Di Tarutung ada istilah bona pasongit  dari bona pasogit nauli dang boi taelumpahon. Bona adalah akar akar dari sebuah tumbuhan, minat merantau sangat besar dan tujuannya untuk kembali ke kampung setelah sukses, niat pulang kampung kita sangat besar. Bona bermakna cinta terhadap kampung halamanya. Pasogit tanah kelahiran, tempat yang lahir tidak melupakan kampung disini lahir dan mendapat pengetahuan “Akan kembali ke tanah air. Artinya tanah air tanah kelahiran yang indah tidak bisa dilupakan.

Huta Hutubuan. Mulak tu hua hatubuan masihol, artinya  kita yang lahir tidak melupakan kampung kita. Mereka yang pergi dari tanah airnya, selalu punya usaha untuk pulang, berusaha tidak berdiam diri, punya perbuatan kembali ke tanah air. Itu mudah diwujudkan begitu dipanggil, maka dia akan kembali .

Di Tojo Una-Una, dalam bahasa Ta’a ada istilah lipu bermakna tanah air, seperti dalam cerita jaman kerajaan adanya benteng penjagaan dan di setiap rumah-penduduk  ada tertulis ungkapan “lipu tau boros kampong kita biar kampong semua suku ada didalamnya ramah-damai“. Lipu tahu boros artinya boros kampung kita.
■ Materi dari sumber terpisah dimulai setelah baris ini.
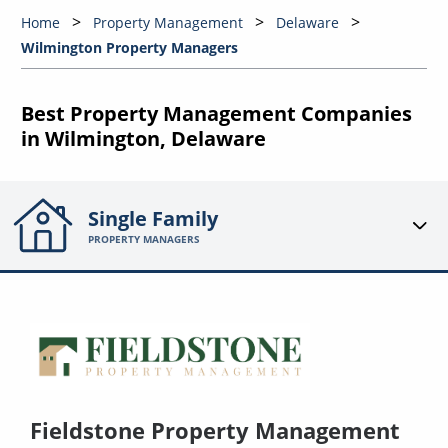
Home
Property Management
Delaware
Wilmington Property Managers
Best Property Management Companies
in Wilmington, Delaware
Single Family
PROPERTY MANAGERS
Fieldstone Property Management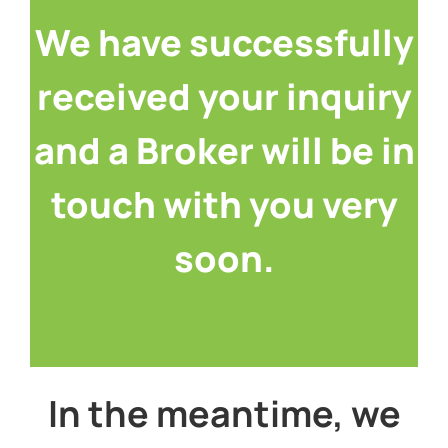
We have successfully
received your inquiry
and a Broker will be in
touch with you very
soon.
Thanks again!
In the meantime, we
Di Manado ada istilah kita pe kampung, artinya kampung kita. Sedangkan orang dari suku Minahasa menggunakan bahasa Tongsea. Bahasa ini sudah jarang digunakan, dan sudah sangat sedikit yang menggunakan.  Ada istilah Makatana Kawanua untuk pengertian tanah air. Makatana torang punya bahasa.

Di Sulawesi ada beberapa suku, dengan bahasa masing-masing. Dalam falsafah orang Bugis Makasar ada istilah: siri Na pace Makasar, siri Na pesse bugis. Dalam bahasa Tondok, ada istilah Sule dio tondoku,  atau pulang ke kampungku. Ada istilah  Siri Napacce”. Siri artinya malu. Pacce artinya pese itu pedih dan perih sekaligus kokoh dan kuat, siapapun menggangu merampas hak-hak orang Makasar, maka akan dilawan sampai darah penghabisan. Falsafah hidupnya adalah mempertahankan hidup dan hak miliknya.